Paved With Good Intentions: The Safe Roads Amendment Has Some Potholes
[Last year the Chicago Reader launched a weekly transportation column written by Streetsblog Chicago editor John Greenfield. We syndicate a portion of the column on Streetsblog after it comes out online; you can read the remainder on the Reader’s website or in print.]
One of the TV ads put out to promote the Safe Roads Amendment is downright terrifying.
“Thousands of bridges crumbling,” says the ominous-sounding narrator over grim footage of crumbling viaducts and potholed streets. “Roads in dangerous disrepair. We already pay to make them safe, but year after year Springfield raids the road fund for their pet projects.” On the screen is a horrific image of the 2007 Minneapolis Interstate 35W bridge collapse, which killed 13 people and injured 145. “It’s not a matter of if disaster will strike,” the narrator warns gloomily, “but when.”
The proposed amendment to the Illinois constitution, which will be on the November 8 ballot, would require that all funds collected through gas taxes, tolls, driver’s license fees, and city stickers be captured in a “lockbox” to prevent them from being used for nontransportation purposes. The ballot question asks citizens if they support earmarking this revenue for “administering laws related to vehicles and transportation, costs for construction, reconstruction, maintenance, repair, and betterment of public highways, roads, streets, bridges, mass transit, intercity passenger rail, ports, airports, or other forms of transportation, and other statutory highway purposes.”

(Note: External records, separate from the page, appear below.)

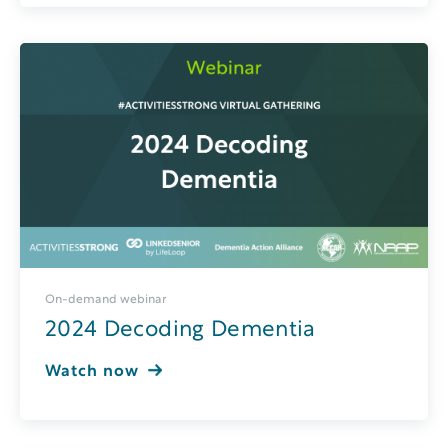
On-demand webinar
2024 Decoding Dementia
Watch now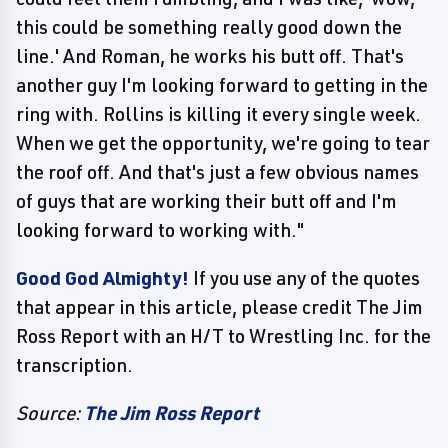
this could be something really good down the
line.' And Roman, he works his butt off. That's
another guy I'm looking forward to getting in the
ring with. Rollins is killing it every single week.
When we get the opportunity, we're going to tear
the roof off. And that's just a few obvious names
of guys that are working their butt off and I'm
looking forward to working with."
Good God Almighty!
If you use any of the quotes
that appear in this article, please credit The Jim
Ross Report with an H/T to Wrestling Inc. for the
transcription.
Source:
The Jim Ross Report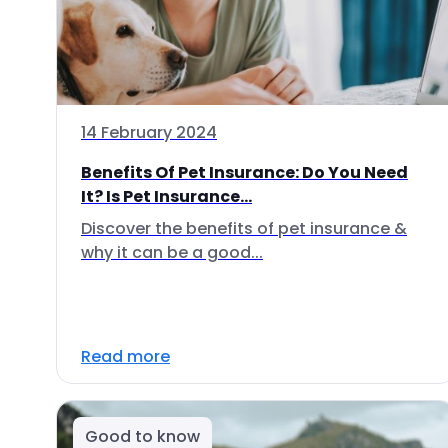
14 February 2024
Benefits Of Pet Insurance: Do You Need
It? Is Pet Insurance...
Discover the benefits of pet insurance &
why it can be a good...
Read more
Good to know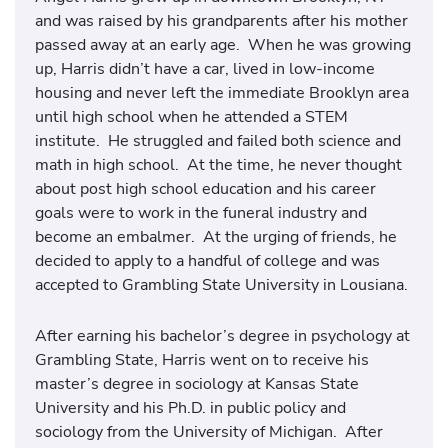
and was raised by his grandparents after his mother
passed away at an early age. When he was growing
up, Harris didn’t have a car, lived in low-income
housing and never left the immediate Brooklyn area
until high school when he attended a STEM
institute. He struggled and failed both science and
math in high school. At the time, he never thought
about post high school education and his career
goals were to work in the funeral industry and
become an embalmer. At the urging of friends, he
decided to apply to a handful of college and was
accepted to Grambling State University in Lousiana.
After earning his bachelor’s degree in psychology at
Grambling State, Harris went on to receive his
master’s degree in sociology at Kansas State
University and his Ph.D. in public policy and
sociology from the University of Michigan. After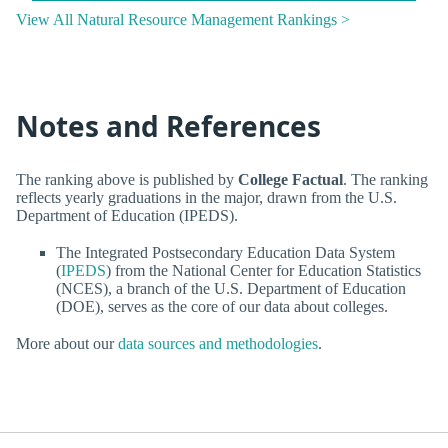
View All Natural Resource Management Rankings >
Notes and References
The ranking above is published by
College Factual
. The ranking
reflects yearly graduations in the major, drawn from the U.S.
Department of Education (IPEDS).
The Integrated Postsecondary Education Data System
(
IPEDS
) from the National Center for Education Statistics
(NCES), a branch of the U.S. Department of Education
(DOE), serves as the core of our data about colleges.
More about our
data sources and methodologies
.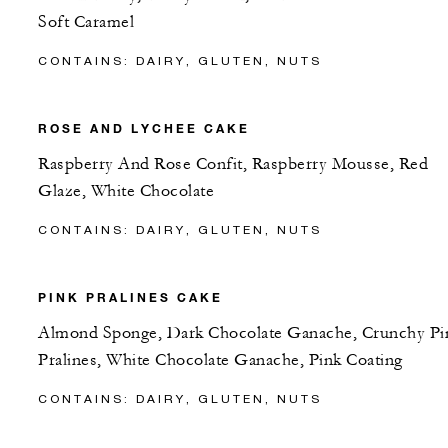
Soft Caramel
CONTAINS: DAIRY, GLUTEN, NUTS
ROSE AND LYCHEE CAKE
Raspberry And Rose Confit, Raspberry Mousse, Red
Glaze, White Chocolate
CONTAINS: DAIRY, GLUTEN, NUTS
PINK PRALINES CAKE
Almond Sponge, Dark Chocolate Ganache, Crunchy Pi
Pralines, White Chocolate Ganache, Pink Coating
CONTAINS: DAIRY, GLUTEN, NUTS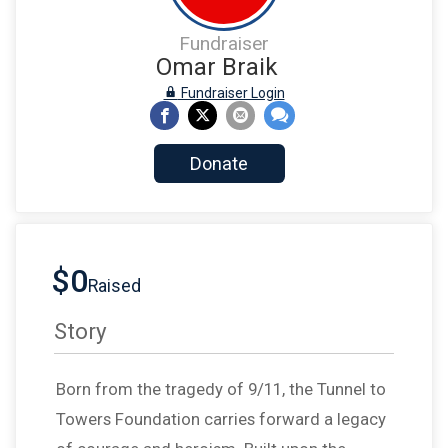
Fundraiser
Omar Braik
Fundraiser Login
Donate
$0
Raised
Story
Born from the tragedy of 9/11, the Tunnel to
Towers Foundation carries forward a legacy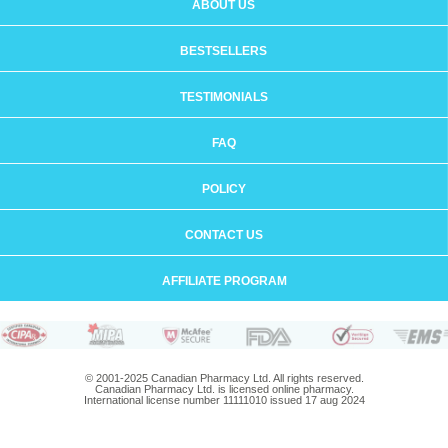
ABOUT US
BESTSELLERS
TESTIMONIALS
FAQ
POLICY
CONTACT US
AFFILIATE PROGRAM
© 2001-2025 Canadian Pharmacy Ltd. All rights reserved.
Canadian Pharmacy Ltd. is licensed online pharmacy.
International license number 11111010 issued 17 aug 2024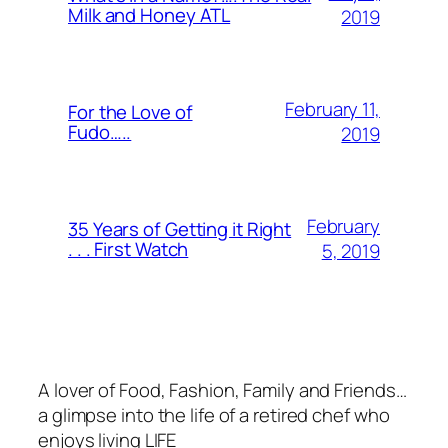
Milk and Honey ATL
2019
February 11,
For the Love of
Fudo…..
2019
February
35 Years of Getting it Right
. . . First Watch
5, 2019
A lover of Food, Fashion, Family and Friends…
a glimpse into the life of a retired chef who
enjoys living LIFE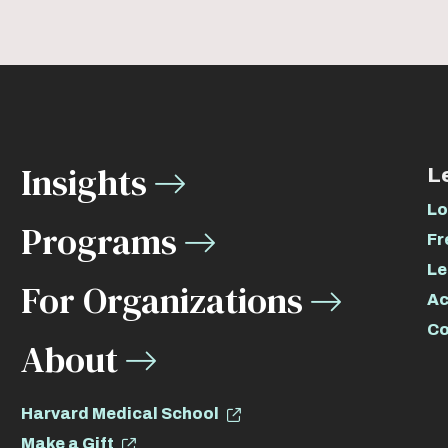
Insights
L
Lo
Programs
Fr
Le
For Organizations
Ac
Co
About
Harvard Medical School
Make a Gift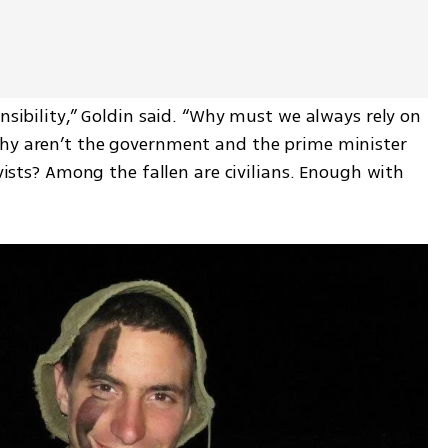
nsibility,” Goldin said. “Why must we always rely on 
Why aren’t the government and the prime minister 
rvists? Among the fallen are civilians. Enough with 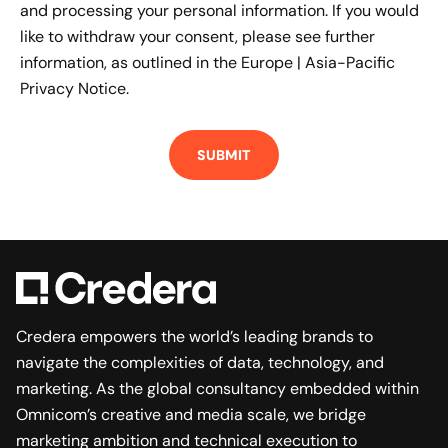
and processing your personal information. If you would
like to withdraw your consent, please see further
information, as outlined in the
Europe | Asia-Pacific
Privacy Notice.
Credera empowers the world’s leading brands to
navigate the complexities of data, technology, and
marketing. As the global consultancy embedded within
Omnicom’s creative and media scale, we bridge
marketing ambition and technical execution to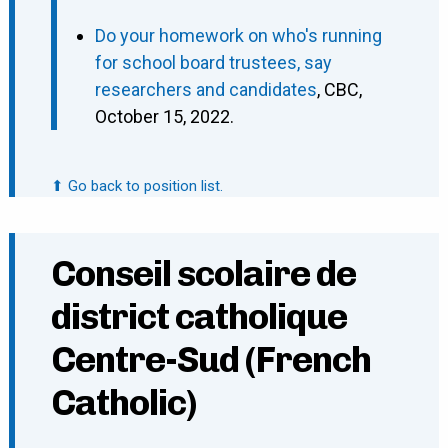
Do your homework on who's running
for school board trustees, say
researchers and candidates
, CBC,
October 15, 2022.
⬆ Go back to position list.
Conseil scolaire de
district catholique
Centre-Sud (French
Catholic)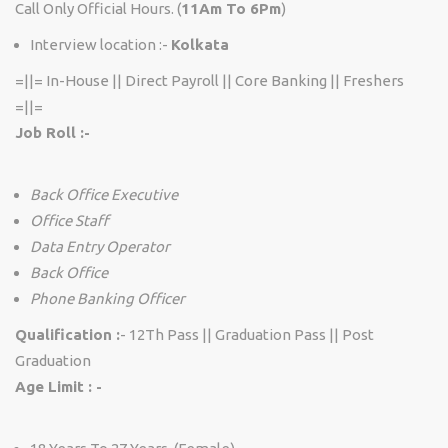
Call Only Official Hours. (
11Am To 6Pm
)
Interview location :-
Kolkata
=||= In-House || Direct Payroll || Core Banking || Freshers
=||=
Job Roll :-
Back Office Executive
Office Staff
Data Entry Operator
Back Office
Phone Banking Officer
Qualification :
- 12Th Pass || Graduation Pass || Post
Graduation
Age Limit : -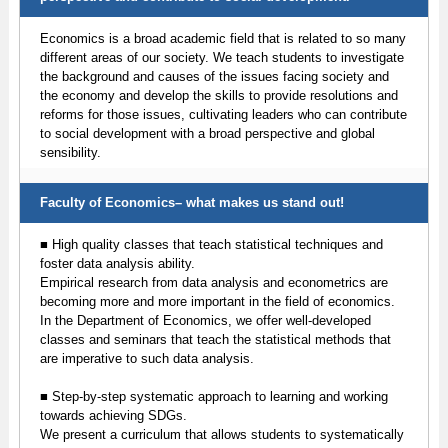
Economics is a broad academic field that is related to so many
different areas of our society. We teach students to investigate
the background and causes of the issues facing society and
the economy and develop the skills to provide resolutions and
reforms for those issues, cultivating leaders who can contribute
to social development with a broad perspective and global
sensibility.
Faculty of Economics– what makes us stand out!
■ High quality classes that teach statistical techniques and
foster data analysis ability.
Empirical research from data analysis and econometrics are
becoming more and more important in the field of economics.
In the Department of Economics, we offer well-developed
classes and seminars that teach the statistical methods that
are imperative to such data analysis.
■ Step-by-step systematic approach to learning and working
towards achieving SDGs.
We present a curriculum that allows students to systematically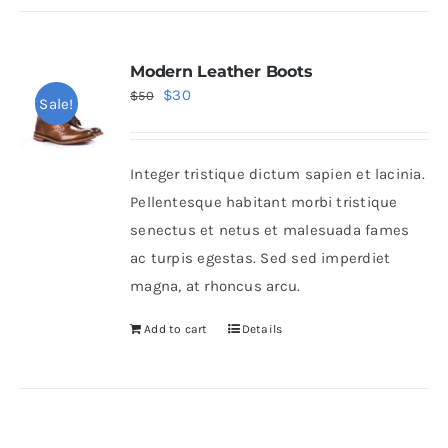
Modern Leather Boots
Original
Current
$
30
$
50
Sale!
price
price
was:
is:
Integer tristique dictum sapien et lacinia.
$50.
$30.
Pellentesque habitant morbi tristique
senectus et netus et malesuada fames
ac turpis egestas. Sed sed imperdiet
magna, at rhoncus arcu.
Add to cart
Details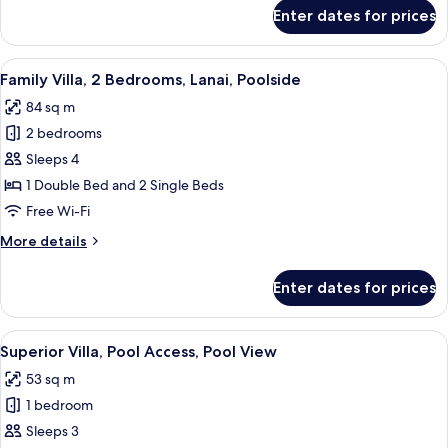
for
Enter dates for prices
Honeymoon
Villa,
Lanai,
View
A clear blue pool surrounded by lush 
27
Poolside
Family Villa, 2 Bedrooms, Lanai, Poolside
all
84 sq m
photos
2 bedrooms
for
Family
Sleeps 4
Villa,
1 Double Bed and 2 Single Beds
2
Free Wi-Fi
Bedrooms,
More
More details
Lanai,
details
Poolside
for
Enter dates for prices
Family
Villa,
2
View
A clear blue pool surrounded by lush 
24
Bedrooms,
Superior Villa, Pool Access, Pool View
all
Lanai,
53 sq m
Poolside
photos
1 bedroom
for
Superior
Sleeps 3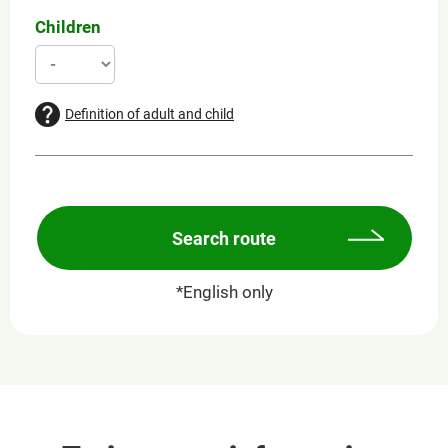
Children
Definition of adult and child
Search route
*English only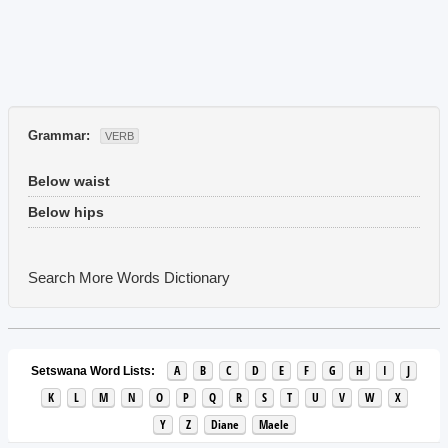
Grammar:
VERB
Below waist
Below hips
Search More Words
Dictionary
A
B
C
D
E
F
G
H
I
J
Setswana Word Lists:
K
L
M
N
O
P
Q
R
S
T
U
V
W
X
Y
Z
Diane
Maele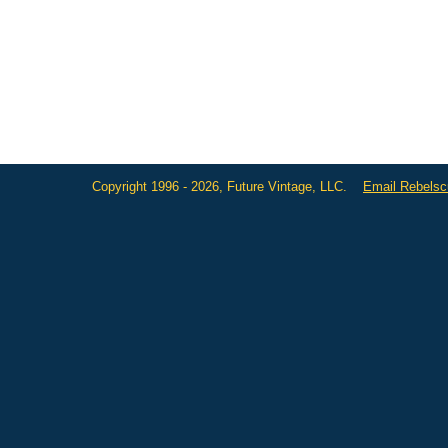
Copyright 1996 - 2026, Future Vintage, LLC.
Email Rebels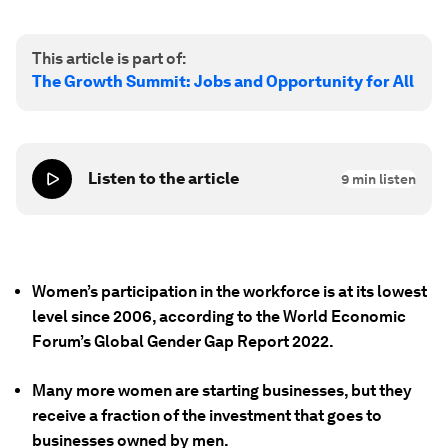
This article is part of:
The Growth Summit: Jobs and Opportunity for All
Listen to the article
9
min listen
Women’s participation in the workforce is at its lowest
level since 2006, according to the World Economic
Forum’s Global Gender Gap Report 2022.
Many more women are starting businesses, but they
receive a fraction of the investment that goes to
businesses owned by men.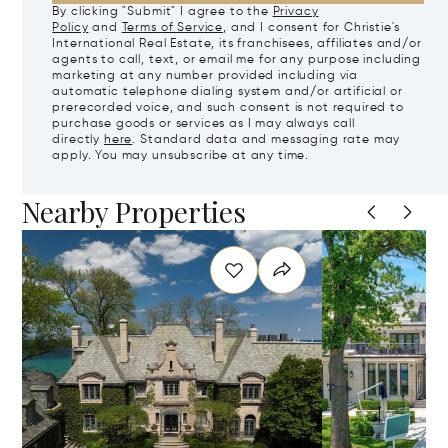
By clicking "Submit" I agree to the
Privacy
Policy
and
Terms of Service
, and I consent for Christie's
International Real Estate, its franchisees, affiliates and/or
agents to call, text, or email me for any purpose including
marketing at any number provided including via
automatic telephone dialing system and/or artificial or
prerecorded voice, and such consent is not required to
purchase goods or services as I may always call
directly
here
. Standard data and messaging rate may
apply. You may unsubscribe at any time.
Nearby Properties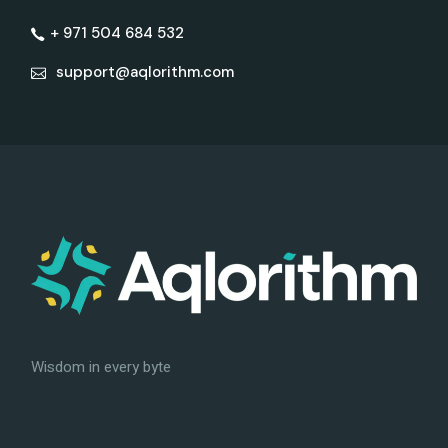
+ 971 504 684 532
support@aqlorithm.com
Wisdom in every byte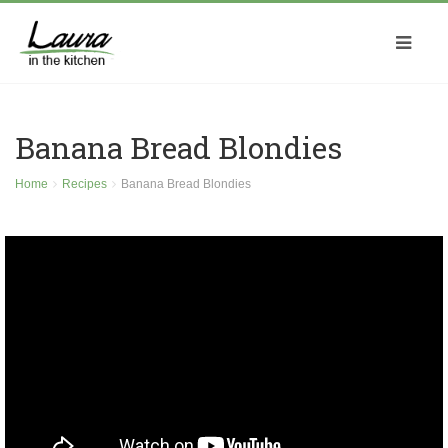
Banana Bread Blondies
Home
Recipes
Banana Bread Blondies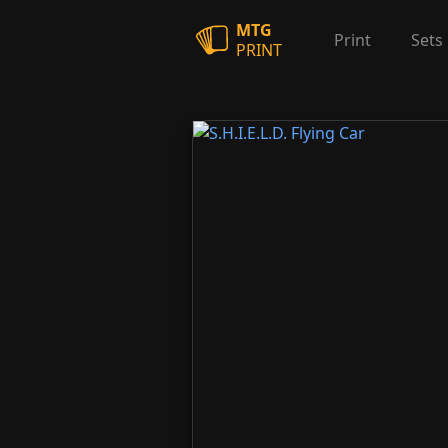
MTG
Print
Sets
PRINT
S.H.I.E.L.D. Flying Car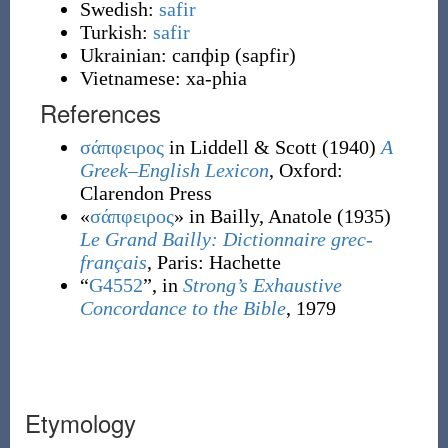
Swedish:
safir
Turkish:
safir
Ukrainian:
сапфір
(
sapfir
)
Vietnamese:
xa-phia
References
σάπφειρος
in Liddell & Scott
(1940)
A
Greek–English Lexicon
, Oxford
:
Clarendon Press
«
σάπφειρος
» in Bailly, Anatole
(1935)
Le Grand Bailly: Dictionnaire grec-
français
, Paris
:
Hachette
“
G4552
”, in
Strong’s Exhaustive
Concordance to the Bible
, 1979
Etymology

It’s no surprise that the binding referendum, which will pass only if 60 percent of voters support it, is mainly backed by the road-building industry, organized labor, and other entities that stand to profit if more money is funneled toward highway construction. The lobbying groupCitizens to Protect Transportation Funding has raised $3.7 million in support of the measure—including $1 million from the Fight Back Fund, a political advocacy group headed by labor leader Marc Poulos that isn’t required to disclose its donors—and has already purchased some $1 million worth of TV ads.
Both the Tribune and the Sun-Times have urged readers to vote no on the measure, arguing that the campaign is fueled by cronyism, and that politicians shouldn’t need a constitutional amendment to force them into fiscal discipline. In September the Tribune ran an editorial blasting the amendment as “diabolical,” asserting that it would serve as a gravy train for the contractors and unions who make campaign donations to politicians.
“Nobody would be talking about lockboxes if our pathetic Legislature and governor would only come to terms on a new state budget that responsibly balances spending and revenue overall,” read a May Sun-Times editorial. “No one doubts that transportation projects are in a sorry state in Illinois. . . . But the solution is a budget, not a shell game.”
The Tribune also argued that it would be bad to eliminate the option of using transportation money for other needs in case of real funding emergencies. Wisconsin, Maryland, and California, the three other states that have passed similar amendments, included a “safety valve” that eases the restriction in the event of a natural disaster or financial crisis.
On the other side, Chicago’s three most prominent sustainable-transportation advocacy groups have previously endorsed the amendment, although one of them has since reversed its position. (More on that in a minute.) The Metropolitan Planning Council is one of the referendum’s official supporters, and the Active Transportation Alliance and the Center for Neighborhood Technology previously voiced their approval. They’ve argued that the lockbox would help grow the overall state transportation budget, including the relatively small portion that goes toward public transit, walking, and biking projects.
“The lockbox is one part of solving Illinois’ transportation investment needs,” said MPC spokeswoman Mandy Burrell in a statement. “Our [transportation infrastructure is] suffering from a chronic lack of investment.” The civic group projects that an additional $43 billion is needed over the next ten years to get our state’s transportation infrastructure in good shape again, and Burrell argued that the amendment would help bolster political support for new revenue sources for the purpose, such as a hike in the state gas tax, which has been stuck at 19 cents a gallon since 1991. “We need to ensure people that the money they pay in transportation user fees will actually support transportation,” she said.